(Page-level text extractions)
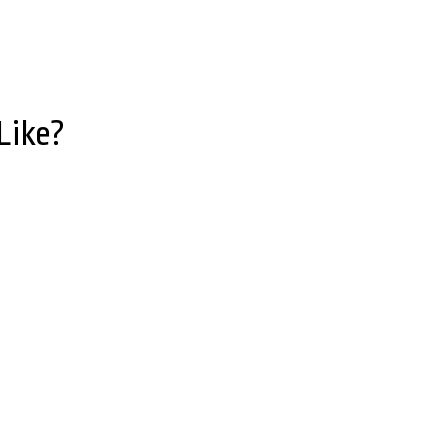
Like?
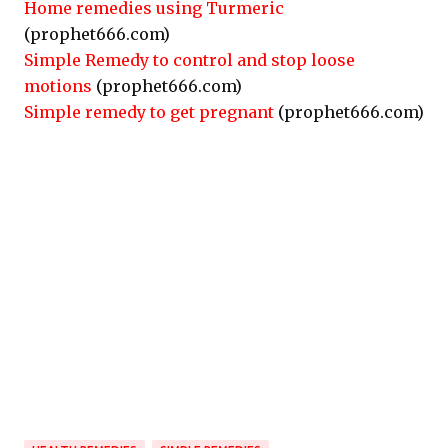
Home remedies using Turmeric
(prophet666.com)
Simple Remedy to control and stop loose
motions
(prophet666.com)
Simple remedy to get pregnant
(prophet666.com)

==

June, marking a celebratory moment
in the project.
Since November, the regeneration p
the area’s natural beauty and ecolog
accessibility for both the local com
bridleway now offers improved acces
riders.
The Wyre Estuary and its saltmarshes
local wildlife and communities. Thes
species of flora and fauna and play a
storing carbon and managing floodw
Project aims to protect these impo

==

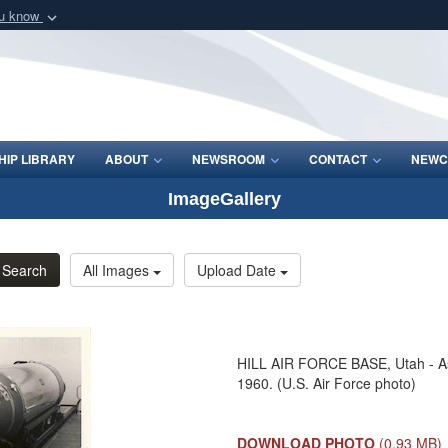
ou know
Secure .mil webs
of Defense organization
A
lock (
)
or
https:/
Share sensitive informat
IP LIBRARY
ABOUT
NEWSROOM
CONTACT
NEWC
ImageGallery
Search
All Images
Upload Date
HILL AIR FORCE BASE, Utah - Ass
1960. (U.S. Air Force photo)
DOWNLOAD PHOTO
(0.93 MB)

_Required work_
List the lines of the records where "Simple" occurs.

_Exercise response_
Simple Remedy to control and stop loose
Simple remedy to get pregnant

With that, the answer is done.